Changing a row of $A$ will give a rank-1 update of $A'A$, recomputing the inverse of a matrix following a rank-1 update can be achieved using the Sherman-Woodbury-Morrison formula. However this is numerically unstable, so it is better to perform the computation using a cholesky decomposition instead, which can be updated in a similar, but more numerically stable manner. IIRC MATLAB has some commands built in for this, but I can't remember the names ('lookfor cholesky' ought to find them). See also Matthias Seeger's software for Updating the Cholesky Decomposition for Low Rank Modifications. Matthias is a very bright guy, I suspect this is probably the best approach.

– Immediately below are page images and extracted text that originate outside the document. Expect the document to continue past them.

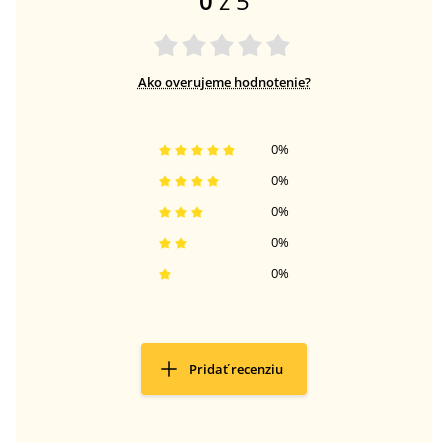
0
z 5
Ako overujeme hodnotenie?
0
%
0
%
0
%
0
%
0
%
Pridať recenziu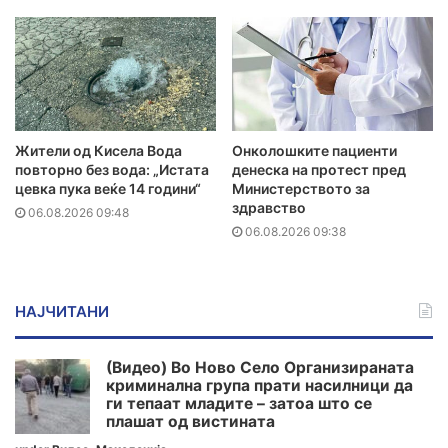
Жители од Кисела Вода
Онколошките пациенти
повторно без вода: „Истата
денеска на протест пред
цевка пука веќе 14 години“
Министерството за
здравство
06.08.2026 09:48
06.08.2026 09:38
НАЈЧИТАНИ
(Видео) Во Ново Село Организираната
криминална група прати насилници да
ги тепаат младите – затоа што се
плашат од вистината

UPDATE - The command is cholupdate:
R1 = cholupdate(R,x) where R = chol(A) is the original Cholesky factorization of A, returns the upper triangular Cholesky factor of A + x*x', where x is a column vector of appropriate length. cholupdate uses only the diagonal and upper triangle of R. The lower triangle of R is ignored
so R1 = chol(A1'*A1); followed by R2=cholupdate(R1,x); ought to do the trick, where x is the differrence between the row of A1 that is replaced to get A2 and the new row in A2. I can't check as I don't have access to MATLAB at home, but it will be something of that nature. You can then get $\beta_2$ by the standard method for regression with Cholesy decomposition.